Writing to Oracle Database using Apache Spark 1.4.0

Question

I am trying to write some data to our Oracle database using Spark 1.4.0 DataFrame.write.jdbc() function.

The symmetric read.jdbc() function for reading data from Oracle Database to DataFrame objects works well. However while I am writing the dataframe back (I also tried to write exactly same object that I got from database setting CverWrite to true) gives the following exception:

Exception in thread "main" java.sql.SQLSyntaxErrorException: ORA-00902: Ungültiger Datentyp

    at oracle.jdbc.driver.T4CTTIoer.processError(T4CTTIoer.java:450)
    at oracle.jdbc.driver.T4CTTIoer.processError(T4CTTIoer.java:399)
    at oracle.jdbc.driver.T4C8Oall.processError(T4C8Oall.java:1017)
    at oracle.jdbc.driver.T4CTTIfun.receive(T4CTTIfun.java:655)
    at oracle.jdbc.driver.T4CTTIfun.doRPC(T4CTTIfun.java:249)
    at oracle.jdbc.driver.T4C8Oall.doOALL(T4C8Oall.java:566)
    at oracle.jdbc.driver.T4CPreparedStatement.doOall8(T4CPreparedStatement.java:215)
    at oracle.jdbc.driver.T4CPreparedStatement.doOall8(T4CPreparedStatement.java:58)
    at oracle.jdbc.driver.T4CPreparedStatement.executeForRows(T4CPreparedStatement.java:943)
    at oracle.jdbc.driver.OracleStatement.doExecuteWithTimeout(OracleStatement.java:1075)
    at oracle.jdbc.driver.OraclePreparedStatement.executeInternal(OraclePreparedStatement.java:3820)
    at oracle.jdbc.driver.OraclePreparedStatement.executeUpdate(OraclePreparedStatement.java:3897)
    at oracle.jdbc.driver.OraclePreparedStatementWrapper.executeUpdate(OraclePreparedStatementWrapper.java:1361)
    at org.apache.spark.sql.DataFrameWriter.jdbc(DataFrameWriter.scala:252)
    at main3$.main(main3.scala:72)
    at main3.main(main3.scala)
    at sun.reflect.NativeMethodAccessorImpl.invoke0(Native Method)
    at sun.reflect.NativeMethodAccessorImpl.invoke(NativeMethodAccessorImpl.java:62)
    at sun.reflect.DelegatingMethodAccessorImpl.invoke(DelegatingMethodAccessorImpl.java:43)
    at java.lang.reflect.Method.invoke(Method.java:497)
    at com.intellij.rt.execution.application.AppMain.main(AppMain.java:140)
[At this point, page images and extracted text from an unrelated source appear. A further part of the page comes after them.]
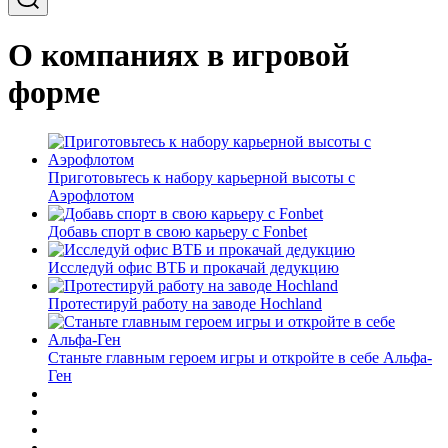
О компаниях в игровой
форме
Приготовьтесь к набору карьерной высоты с
Аэрофлотом
Добавь спорт в свою карьеру с Fonbet
Исследуй офис ВТБ и прокачай дедукцию
Протестируй работу на заводе Hochland
Станьте главным героем игры и откройте в себе Альфа-
Ген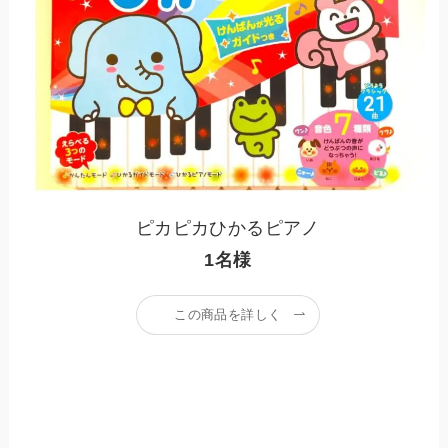
ピカピカひかるピアノ
1名様
この商品を詳しく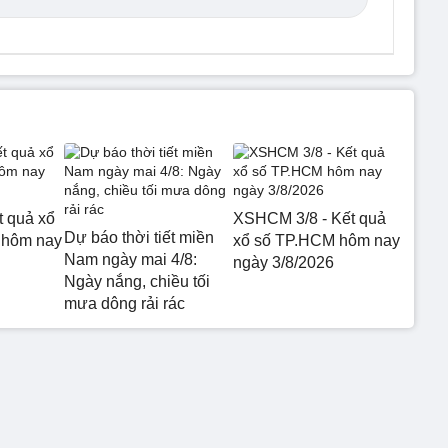
t quả xổ
XSHCM 3/8 - Kết quả
Dự báo thời tiết miền
 hôm nay
xổ số TP.HCM hôm nay
Nam ngày mai 4/8:
ngày 3/8/2026
Ngày nắng, chiều tối
mưa dông rải rác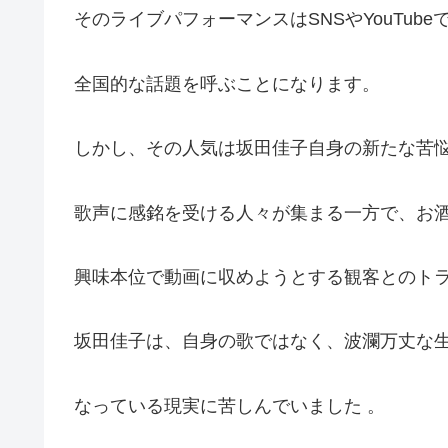
そのライブパフォーマンスはSNSやYouTu
全国的な話題を呼ぶことになります。
しかし、その人気は坂田佳子自身の新たな苦
歌声に感銘を受ける人々が集まる一方で、お
興味本位で動画に収めようとする観客とのト
坂田佳子は、自身の歌ではなく、波瀾万丈な
なっている現実に苦しんでいました 。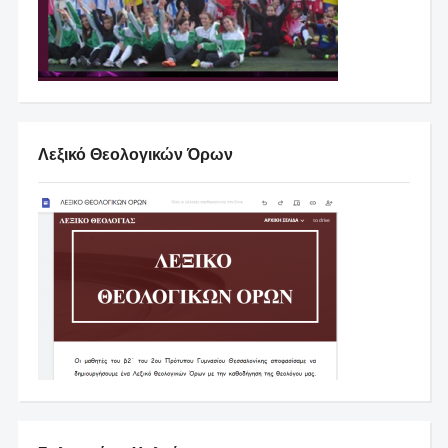
Λεξικό Θεολογικών Όρων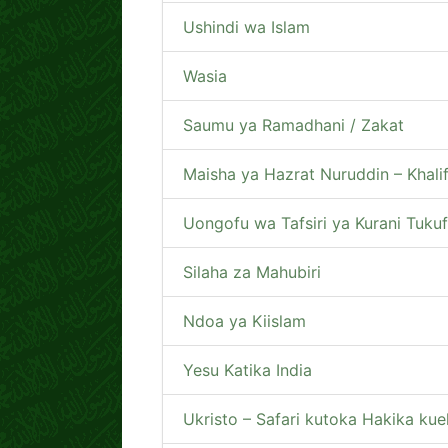
Ushindi wa Islam
Wasia
Saumu ya Ramadhani / Zakat
Maisha ya Hazrat Nuruddin – Khalif
Uongofu wa Tafsiri ya Kurani Tuku
Silaha za Mahubiri
Ndoa ya Kiislam
Yesu Katika India
Ukristo – Safari kutoka Hakika ku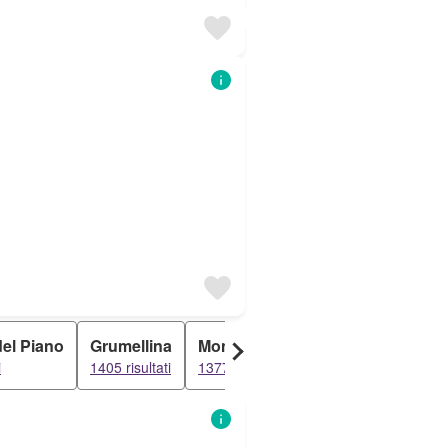
el Piano
Grumellina
Monterosso
Conca Fiorita
i
1405 risultati
1377 risultati
1308 risultati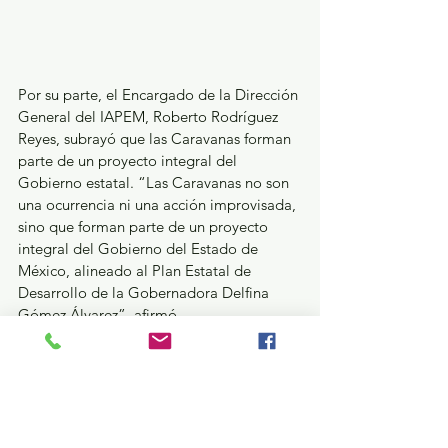
Por su parte, el Encargado de la Dirección 
General del IAPEM, Roberto Rodríguez 
Reyes, subrayó que las Caravanas forman 
parte de un proyecto integral del 
Gobierno estatal. “Las Caravanas no son 
una ocurrencia ni una acción improvisada, 
sino que forman parte de un proyecto 
integral del Gobierno del Estado de 
México, alineado al Plan Estatal de 
Desarrollo de la Gobernadora Delfina 
Gómez Álvarez”, afirmó.
Finalmente, el Director del Instituto 
Mexiquense del Emprendedor, Alejandro 
Razo Delgado, invitó a la comunidad 
emprendedora y a las MiPyMES a 
sumarse a las Caravanas de Economía 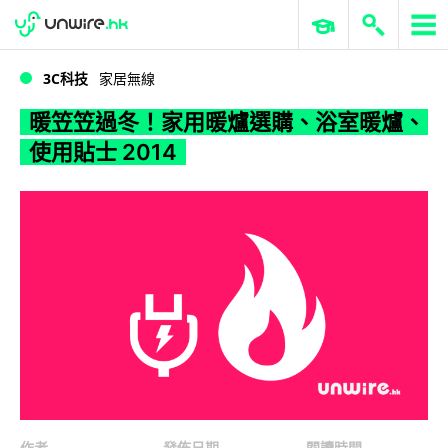
WWDC 2026
GenAI 與雲端科技專區
ERP 與商業 AI
暖笠笠過冬！家用暖爐選購、浴室暖爐、使用貼士 2014
3C科技
家居無線
暖笠笠過冬！家用暖爐選購、浴室暖爐、
使用貼士 2014
作者
發佈日期
閱讀時間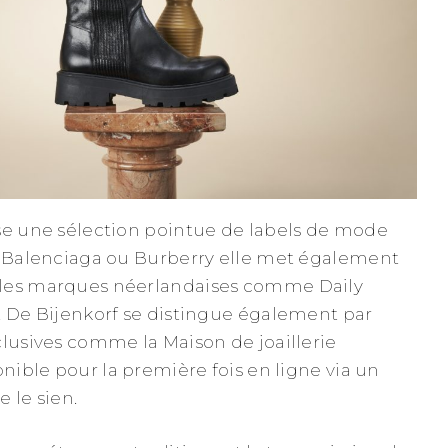
se une sélection pointue de labels de mode
, Balenciaga ou Burberry elle met également
lles marques néerlandaises comme Daily
. De Bijenkorf se distingue également par
clusives comme la Maison de joaillerie
onible pour la première fois en ligne via un
 le sien.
The table has 2 basic string columns. When they are Integer, it can also write it.

Actually when I go deeper, I realize that it maps StringType to "TEXT" which is not recognized by Oracle (should be "VARCHAR" instead). The code is following from jdbc.scala which may be found at GitHub:

def schemaString(df: DataFrame, url: String): String = {
      val sb = new StringBuilder()
      val dialect = JdbcDialects.get(url)
      df.schema.fields foreach { field => {
        val name = field.name
        val typ: String =
          dialect.getJDBCType(field.dataType).map(_.databaseTypeDefinition).getOrElse(
          field.dataType match {
            case IntegerType => "INTEGER"
            case LongType => "BIGINT"
            case DoubleType => "DOUBLE PRECISION"
            case FloatType => "REAL"
            case ShortType => "INTEGER"
            case ByteType => "BYTE"
            case BooleanType => "BIT(1)"
            case StringType => "TEXT"
            case BinaryType => "BLOB"
            case TimestampType => "TIMESTAMP"
            case DateType => "DATE"
            case DecimalType.Unlimited => "DECIMAL(40,20)"
            case _ => throw new IllegalArgumentException(s"Don't know how to save $field to JDBC")
          })
        val nullable = if (field.nullable) "" else "NOT NULL"
        sb.append(s", $name $typ $nullable")
      }}
      if (sb.length < 2) "" else sb.substring(2)
    }

So the question is am I mistaken somewhere or SparkSQL does not support Oracle and should I install a plug-in to use SparkSQL with Oracle?

My simple main is:

val conf = new SparkConf().setAppName("Parser").setMaster("local[*]")
val sc = new SparkContext(conf)
val sqlContext = new SQLContext(sc)



val reader = sqlContext.read
val frame = reader.jdbc(url,"STUDENTS",connectionprop)

frame.printSchema()
frame.show()


val row = Row("3","4")


val struct =
  StructType(
    StructField("ONE", StringType, true) ::
      StructField("TWO", StringType, true) :: Nil)

val arr = Array(row)
val rddRow = sc.parallelize(arr)
val dframe = sqlContext.createDataFrame(rddRow,struct
)
dframe.printSchema()
dframe.show()

dframe.write.jdbc(url,"STUDENTS",connectionprop)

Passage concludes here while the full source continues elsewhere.